Neurological complications remain an important cause of morbidity and mortality of patients following cardiopulmonary bypass (CPB). Microemboli, as well as cerebral hypoperfusion, are the main postulated mechanisms. This study demonstrates that the insertion of a dynamic bubble trap (DBT) into the curcuit reduces microbubbles in the arterial line and microembolic signals (MES) in the middle cerebral arteries (MCAs). We investigated 12 patients during coronary artery bypass grafting (CABG). The DBT was inserted between the arterial filter and the arterial cannula. For detection of microemboli before and after the DBT, a special ultrasound Doppler device was used. MES were detected by transcranial Doppler monitoring in both MCAs of the patients.
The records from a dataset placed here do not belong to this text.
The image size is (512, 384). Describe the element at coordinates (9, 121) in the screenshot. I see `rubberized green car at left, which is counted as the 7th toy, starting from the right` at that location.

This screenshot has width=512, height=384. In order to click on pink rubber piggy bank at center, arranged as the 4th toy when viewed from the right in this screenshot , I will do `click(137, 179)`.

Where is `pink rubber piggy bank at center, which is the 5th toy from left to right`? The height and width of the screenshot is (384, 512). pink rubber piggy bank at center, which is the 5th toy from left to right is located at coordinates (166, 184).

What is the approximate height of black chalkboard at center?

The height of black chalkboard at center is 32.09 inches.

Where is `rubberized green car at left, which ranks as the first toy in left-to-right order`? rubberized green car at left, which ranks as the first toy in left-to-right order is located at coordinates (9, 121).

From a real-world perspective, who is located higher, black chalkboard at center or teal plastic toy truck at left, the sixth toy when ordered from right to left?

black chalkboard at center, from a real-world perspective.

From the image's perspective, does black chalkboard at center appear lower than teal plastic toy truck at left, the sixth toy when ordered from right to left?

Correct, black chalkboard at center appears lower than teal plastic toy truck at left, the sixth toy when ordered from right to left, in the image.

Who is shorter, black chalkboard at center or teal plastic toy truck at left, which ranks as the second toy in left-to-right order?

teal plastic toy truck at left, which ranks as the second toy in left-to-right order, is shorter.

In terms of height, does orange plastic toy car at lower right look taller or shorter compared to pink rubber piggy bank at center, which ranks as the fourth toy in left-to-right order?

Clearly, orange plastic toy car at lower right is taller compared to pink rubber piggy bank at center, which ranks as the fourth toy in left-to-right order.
Microbubbles and MES were counted during bypass. These data were compared to 12 patients who were operated in a previous period without the use of a DBT. There were no significant differences in both groups with respect to gender, age, crossclamp and bypass time and number of anastomoses. In the group without a DBT in the circuit, a mean of 6311 microbubbles per operation could be observed distal to the arterial filter, corresponding to 282 MES. After inclusion of a DBT, we could register, in the second group, 8496 microemboli proximal and 2915 distal of the DBT, corresponding to 89 MES per operation. The reduction rate of microbubbles in the tubing was 65.7%, corresponding to a reduction in MES of about 86.2%. We conclude that the insertion of a DBT in the arterial line of CPB circuit protects the cerebrovascular system from microembolic events, as demonstrated by lower MES counts.

摘要

神经并发症仍然是体外循环(CPB)后患者发病和死亡的重要原因。微栓子以及脑灌注不足是主要的假定机制。本研究表明,在回路中插入动态气泡捕捉器(DBT)可减少动脉管路中的微气泡以及大脑中动脉(MCA)中的微栓子信号(MES)。我们在冠状动脉旁路移植术(CABG)期间对12例患者进行了研究。DBT插入动脉滤器和动脉插管之间。为了检测DBT前后的微栓子,使用了一种特殊的超声多普勒设备。通过经颅多普勒监测在患者的双侧MCA中检测MES。在体外循环期间对微气泡和MES进行计数。将这些数据与前期未使用DBT进行手术的12例患者进行比较。两组在性别、年龄、夹闭和体外循环时间以及吻合口数量方面无显著差异。在回路中未使用DBT的组中,在动脉滤器远端平均每次手术可观察到6311个微气泡,对应282个MES。在纳入DBT后,在第二组中,我们在DBT近端记录到8496个微栓子,在DBT远端记录到2915个微栓子,对应每次手术89个MES。管路中微气泡的减少率为65.7%,对应MES减少约86.2%。我们得出结论,如较低的MES计数所示,在CPB回路的动脉管路中插入DBT可保护脑血管系统免受微栓子事件的影响。